The system at Wakefield is the greatest advance which has yet been made in this direction. Only men undergoing a first sentence and one of not less than six months go there. Approximately one quarter of the time must be served in the prison proper, with its monotonous routine and innumerable reminders of loss of liberty. But after that first quarter, if the prisoner's conduct has been good, he may be drafted out to the prison camp. There he exchanges his cell for a wooden dormitory hut. He still is locked up at night, eats prison fare and wears prison clothes. But he spends a long day hard at work in the open air, with space and birds and trees around him. He is too remote from towns or highways. to suffer from the gaping sightseer. He is not put upon his word of honour, but his common sense is trusted. An ordinary wire fence runs round the whole estate, but the prisoner's narrower range is marked by white-ringed trees past which he must not stray. So far, I believe, no man has tried to run away ; and—what is more to the point—few men after release from Wakefield ever see the inside of a prison again.

I do not suggest that all prisons can or should be Wakefields. But I do say that, if every first-timer received something on the lines of the Wakefield treatment, ten years would see the populations of Parkhurst and Dartmoor halved if only the outside public would play its proper part. That part is as important as all the prison reforms rolled into one.

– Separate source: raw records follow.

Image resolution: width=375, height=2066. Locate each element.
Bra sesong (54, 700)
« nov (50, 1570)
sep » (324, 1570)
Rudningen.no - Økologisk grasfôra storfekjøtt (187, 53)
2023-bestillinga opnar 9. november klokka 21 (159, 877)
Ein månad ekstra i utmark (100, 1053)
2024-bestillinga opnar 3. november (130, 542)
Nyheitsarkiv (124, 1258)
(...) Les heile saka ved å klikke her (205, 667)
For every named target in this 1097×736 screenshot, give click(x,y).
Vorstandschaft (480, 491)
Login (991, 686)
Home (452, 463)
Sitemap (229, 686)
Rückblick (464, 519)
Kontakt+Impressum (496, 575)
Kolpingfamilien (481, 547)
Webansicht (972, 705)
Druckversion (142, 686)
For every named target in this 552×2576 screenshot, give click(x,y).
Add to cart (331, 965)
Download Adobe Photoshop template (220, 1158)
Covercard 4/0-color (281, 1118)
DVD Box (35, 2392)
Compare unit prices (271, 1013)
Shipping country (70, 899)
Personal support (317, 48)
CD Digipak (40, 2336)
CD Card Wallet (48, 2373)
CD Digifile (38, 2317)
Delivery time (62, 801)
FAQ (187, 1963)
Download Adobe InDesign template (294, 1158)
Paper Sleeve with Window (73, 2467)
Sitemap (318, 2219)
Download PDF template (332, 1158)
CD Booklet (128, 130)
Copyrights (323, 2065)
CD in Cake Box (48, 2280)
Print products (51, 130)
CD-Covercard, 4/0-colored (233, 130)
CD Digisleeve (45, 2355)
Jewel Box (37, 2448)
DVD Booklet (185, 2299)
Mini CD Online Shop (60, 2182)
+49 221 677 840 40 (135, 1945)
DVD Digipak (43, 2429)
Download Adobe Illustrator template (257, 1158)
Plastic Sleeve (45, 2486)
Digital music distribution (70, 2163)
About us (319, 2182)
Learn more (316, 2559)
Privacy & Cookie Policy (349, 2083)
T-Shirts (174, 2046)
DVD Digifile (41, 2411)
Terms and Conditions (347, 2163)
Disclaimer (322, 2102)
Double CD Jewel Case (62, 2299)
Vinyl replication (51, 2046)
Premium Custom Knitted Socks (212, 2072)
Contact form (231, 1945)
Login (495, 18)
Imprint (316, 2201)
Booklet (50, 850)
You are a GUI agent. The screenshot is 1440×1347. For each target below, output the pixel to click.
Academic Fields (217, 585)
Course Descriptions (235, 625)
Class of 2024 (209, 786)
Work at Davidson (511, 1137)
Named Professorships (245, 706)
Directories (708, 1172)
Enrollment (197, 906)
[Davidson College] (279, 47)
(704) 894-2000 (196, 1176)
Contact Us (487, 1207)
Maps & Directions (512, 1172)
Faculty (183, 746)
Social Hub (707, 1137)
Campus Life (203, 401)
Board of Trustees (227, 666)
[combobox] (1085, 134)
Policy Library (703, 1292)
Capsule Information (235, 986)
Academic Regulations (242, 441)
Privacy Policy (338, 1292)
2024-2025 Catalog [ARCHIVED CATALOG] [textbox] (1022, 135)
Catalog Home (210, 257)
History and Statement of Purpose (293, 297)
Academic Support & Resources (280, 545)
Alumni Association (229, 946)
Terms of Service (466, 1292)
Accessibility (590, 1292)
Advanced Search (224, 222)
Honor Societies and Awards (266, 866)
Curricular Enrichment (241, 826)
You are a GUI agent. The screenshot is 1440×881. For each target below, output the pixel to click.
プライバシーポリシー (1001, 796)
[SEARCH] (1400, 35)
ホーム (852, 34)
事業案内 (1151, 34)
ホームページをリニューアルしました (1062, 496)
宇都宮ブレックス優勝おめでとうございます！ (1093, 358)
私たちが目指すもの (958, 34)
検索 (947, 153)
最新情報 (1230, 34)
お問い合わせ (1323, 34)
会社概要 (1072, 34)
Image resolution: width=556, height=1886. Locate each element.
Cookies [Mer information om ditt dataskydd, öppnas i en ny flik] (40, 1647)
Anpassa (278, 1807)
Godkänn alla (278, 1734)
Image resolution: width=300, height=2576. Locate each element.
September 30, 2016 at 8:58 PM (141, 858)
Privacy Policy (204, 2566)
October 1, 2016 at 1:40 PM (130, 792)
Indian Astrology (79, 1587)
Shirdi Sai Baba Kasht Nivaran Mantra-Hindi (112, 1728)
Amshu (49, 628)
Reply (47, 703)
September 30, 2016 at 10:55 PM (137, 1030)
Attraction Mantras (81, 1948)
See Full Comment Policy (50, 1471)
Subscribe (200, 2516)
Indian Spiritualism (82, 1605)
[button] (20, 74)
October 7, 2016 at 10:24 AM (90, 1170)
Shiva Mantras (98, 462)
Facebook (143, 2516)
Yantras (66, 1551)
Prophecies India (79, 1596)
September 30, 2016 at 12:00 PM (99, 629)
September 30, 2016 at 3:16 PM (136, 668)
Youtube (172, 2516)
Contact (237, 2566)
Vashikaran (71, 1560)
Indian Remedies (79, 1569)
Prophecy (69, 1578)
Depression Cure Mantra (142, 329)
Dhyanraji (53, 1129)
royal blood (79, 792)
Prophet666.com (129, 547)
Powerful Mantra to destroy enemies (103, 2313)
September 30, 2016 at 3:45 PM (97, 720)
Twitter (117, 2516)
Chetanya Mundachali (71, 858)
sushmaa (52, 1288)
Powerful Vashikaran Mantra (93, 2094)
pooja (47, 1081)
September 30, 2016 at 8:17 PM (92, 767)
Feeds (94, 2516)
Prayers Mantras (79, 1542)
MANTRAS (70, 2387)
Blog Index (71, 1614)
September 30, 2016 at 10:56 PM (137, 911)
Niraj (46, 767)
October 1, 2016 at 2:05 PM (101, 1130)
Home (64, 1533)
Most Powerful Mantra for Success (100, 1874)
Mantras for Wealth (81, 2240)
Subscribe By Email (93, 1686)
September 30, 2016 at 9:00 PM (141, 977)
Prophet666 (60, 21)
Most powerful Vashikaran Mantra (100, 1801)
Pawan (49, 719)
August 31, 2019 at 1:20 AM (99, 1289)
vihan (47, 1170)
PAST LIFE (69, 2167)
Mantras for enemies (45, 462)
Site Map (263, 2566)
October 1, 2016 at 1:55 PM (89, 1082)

In prison the authorities provide board, lodging and discipline ; but it is the unofficial prison visitor who, more than anyone or anything else, helps to give the prisoner heart. After his release, the Discharged Prisoners' Aid Societies, whose meagre funds are eked out with an equally meagre allowance by the State, offer him a little material assistance, a little help in the direction of employment. Convicts, who are looked after by the Central Association, are rather better off. In the first place they are less numerous than discharged local prisoners. ' In the second, the Central Association has started to enlist private individuals who will give to the released man what the prison visitor gives to the imprisoned one : sympathy, understanding, guidance and heart. It is of the utmost importance that the Aid Societies should follow suit and that recruits for this exacting but immensely valuable social work should not be lacking.

But all their efforts will be vain if the employing public will not play. I know how many and how cogent are the arguments against employing ex-prisoners. They may even be overpowering. But they leave unchanged one truth which is too rarely recognised. The judge may sentence a man to six months, one, ten or fifteen years. But society, when it refuses that man a chance to earn an honest living, sentences him for life. In so doing, it undermines its own defence.